**WHAT TO DO:** In the entries below, find each line bearing the string "inhalation" and copy it.
>>>
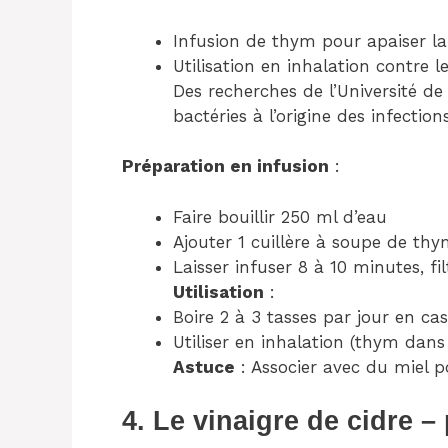
Infusion de thym pour apaiser la 
Utilisation en inhalation contre le
Des recherches de l’Université de
bactéries à l’origine des infection
Préparation en infusion
:
Faire bouillir 250 ml d’eau
Ajouter 1 cuillère à soupe de thy
Laisser infuser 8 à 10 minutes, fil
Utilisation
:
Boire 2 à 3 tasses par jour en c
Utiliser en inhalation (thym dans
Astuce
: Associer avec du miel p
4. Le vinaigre de cidre –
<<<
**RESPONSE AREA:**
Utilisation en inhalation contre le
Utiliser en inhalation (thym dans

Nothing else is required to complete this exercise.